I corpi potenziali di Matteo Marchesi. Un laboratorio online per adolescenti

Intervista di Claudia Caleca

Matteo Marchesi, performer e coreografo, ha tenuto per Armunia un laboratorio online, rivolto agli adolescenti dai 12 ai 14 anni, usando il movimento come strumento per cercare il potenziale e le capacità di corpi diversi e in trasformazione, che in questa fascia d’età esplorano la propria natura individuale e collettiva. Il laboratorio di ricerca si è sviluppato all’interno di CollaborAction kids – azione del Network Anticorpi XL dedicata alla diffusione di nuove opere destinate alle giovani generazioni.
Il suo percorso di ricerca, dal 2016 ad oggi, si è focalizzato sulle pratiche performative di improvvisazione e sull’integrazione di linguaggi multidisciplinari.

Quanto vale un corpo diverso da ciò che consideriamo normale? Cosa può raccontare? Come può rendere concreto ciò che è potenziale, e quindi non tangibile? Attorno a queste domande Marchesi ha costruito il laboratorio, uno spazio di gioco fatto di pratiche corporee e cognitive, attraverso gli strumenti della danza, delle arti visive e della drammaturgia. L’obiettivo artistico, di cui i ragazzi e le ragazze sono stati co-autori, è stata la raccolta di un immaginario sul corpo potenziale, come una risorsa condivisa di senso e azione.
Abbiamo chiesto a Matteo di parlarci del suo obiettivo artistico: rendere i ragazzi e le ragazze co-autori di un immaginario sul corpo potenziale come risorsa condivisa.

Come hai strutturato il Laboratorio online?

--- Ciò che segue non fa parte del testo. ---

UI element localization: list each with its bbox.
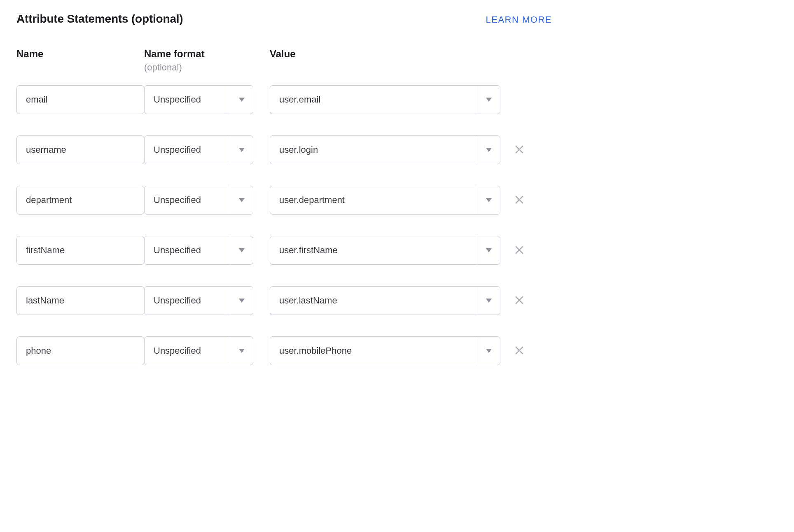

L’ipotesi di lavorare online è qualcosa che mi stimola da quando è iniziato il periodo pandemico con l’obiettivo è quello di integrare il potenziale creativo dello strumento digitale col lavoro del corpo. L’idea è nata attraverso le esperienze della seconda metà del 2020, che mi hanno portato a incontrare gruppi di bambini e bambine, e adolescenti in un primo laboratorio che era parte del progetto “A Casa Nostra” con Zebra (di cui sono artista associato, e il Teatro Comunale di Vicenza) e mettendomi io stesso nel ruolo dello “studente” nel progetto CAD per esplorare la creazione nello spazio digitale (nato dall’incontro tra CSC di Bassano del Grappa e Ca’Foscari). Queste esperienze mi hanno permesso di prendere maggiore confidenza non solo con le possibilità tecniche del mezzo, ma anche con la sensazione che un’empatia e un senso di relazione e di comunità sono comunque possibili anche nello spazio digitale.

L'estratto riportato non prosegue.